ガリバーのために現代風の家を建てたり、実用性のあるコーヒーメーカーやサッカーゲームを作ったり、ニューヨークの街並みを再現した上に電気まで引いてきたりと、短期間のうちに凄まじい変貌を遂げる順応性とそれを支える技術力が披露されています。
さらに物語後半になると、ガリバーがリリパット王国に持ち込んだ科学雑誌を元に、ブレフスキュ国で製造されたパワードスーツまでもが登場します。
このパワードスーツは、巨人であるはずのガリバーをはるかに凌駕する身長と腕力を誇り、「スターウォーズ」のR2D2モドキな姿から人型形態へトランスフォームできる能力まで持つという、現代世界でさえ達成できていないのではないかというレベルの技術が結集されています。
ガリバーが現代の文化を持ち込んだだけでは、ここまで飛躍的な発展を、しかも短期間でできるわけがないので、リリパット王国とブレフスキュ国は元々かなり高い文明水準を持っていたと考えるのが妥当なところでしょうか。

ストーリー的には、チキンな性格だったガリバーが成長していく過程、およびリリパット王国の王女メアリーとホレイショの恋愛話をメインに進行しており、良くも悪くも王道路線で分かりやすい構成になっている感じです。
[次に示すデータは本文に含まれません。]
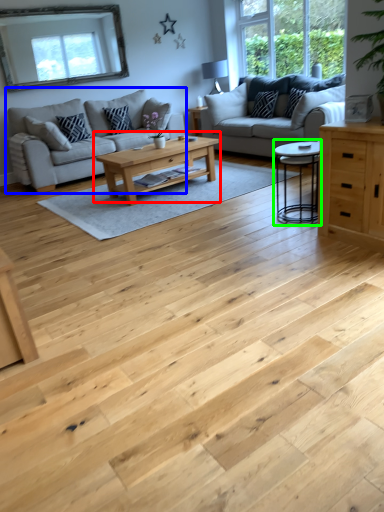 Question: Estimate the real-world distances between objects in this image. Which object is closer to coffee table (highlighted by a red box), studio couch (highlighted by a blue box) or coffee table (highlighted by a green box)?

Choices:
 (A) studio couch
 (B) coffee table

Answer: (B) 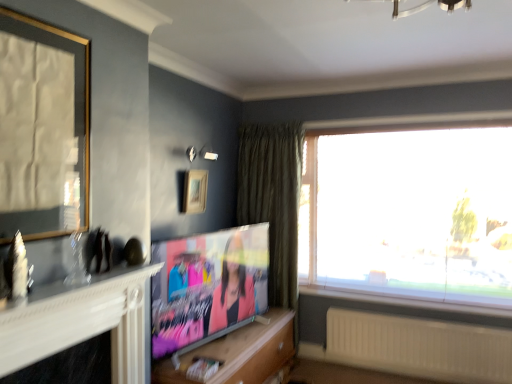 This screenshot has width=512, height=384. What are the coordinates of `vacant space situated above wooden cabinet at center (from a real-world perspective)` in the screenshot? It's located at (239, 345). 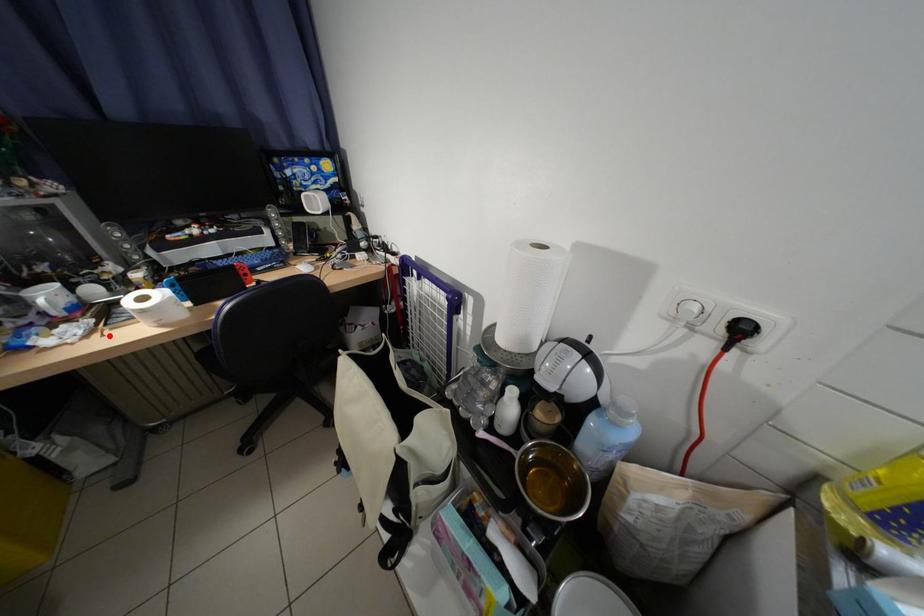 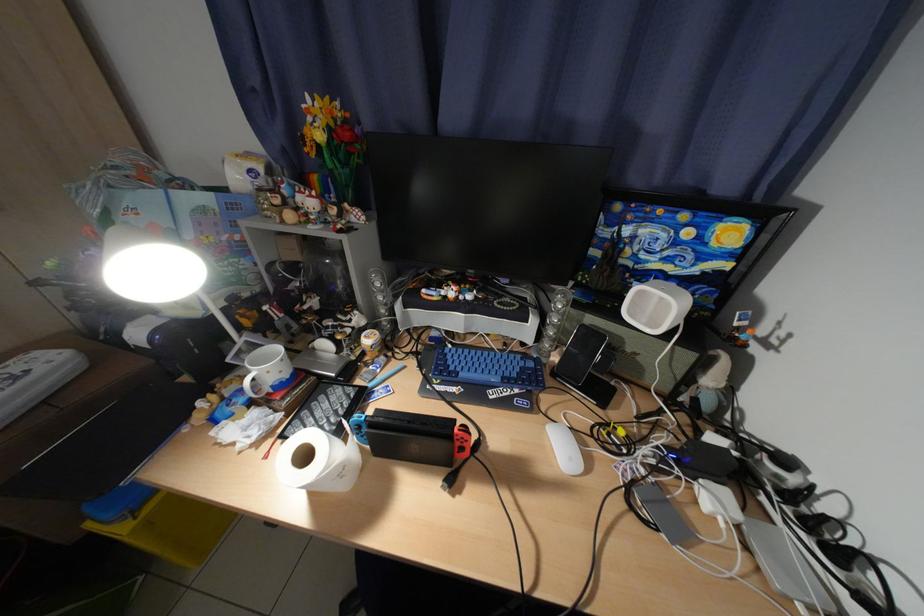 In the second image, find the point that corresponds to the highlighted location in the first image.

(282, 444) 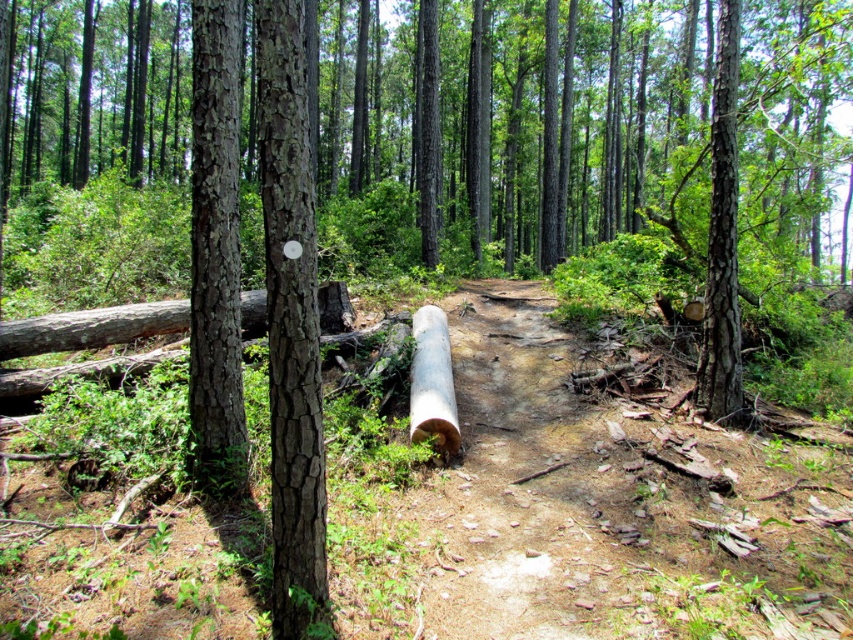 You are a hiker trying to navigate through the forest. You see a brown rough bark tree trunk at right. Can you estimate its location in the scene using coordinates?

The brown rough bark tree trunk at right is located at coordinates point (722, 240).

You are a hiker carrying a heavy backpack and need to cross the path blocked by two logs. The logs are the smooth wood log at center and the brown rough bark tree trunk at center. Which log would you choose to climb over to cross the path, considering their widths?

The smooth wood log at center has a larger width than the brown rough bark tree trunk at center. Therefore, the smooth wood log at center would be the better choice to climb over since its wider surface provides more stability and a safer crossing.

You are a hiker trying to find your way through the forest. You see a point marked at coordinates (722, 240). What object does this point correspond to?

The point corresponds to the brown rough bark tree trunk at right.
ただ、物語終盤で展開されていた「戦争反対ミュージカル」だけは少々理解に苦しむものがありましたが(-_-;;)。
日本語吹替版で映画を観賞したこともあったのかもしれないのですが、踊りのリズムと日本語吹替による歌がまるで合っていなかったんですよね。
字幕版で観賞したらもう少し印象が変わってくるかもしれないのですが……。

子供向けおよびコメディ系のエンターテイメント作品が好きという方にはオススメできる映画ですね。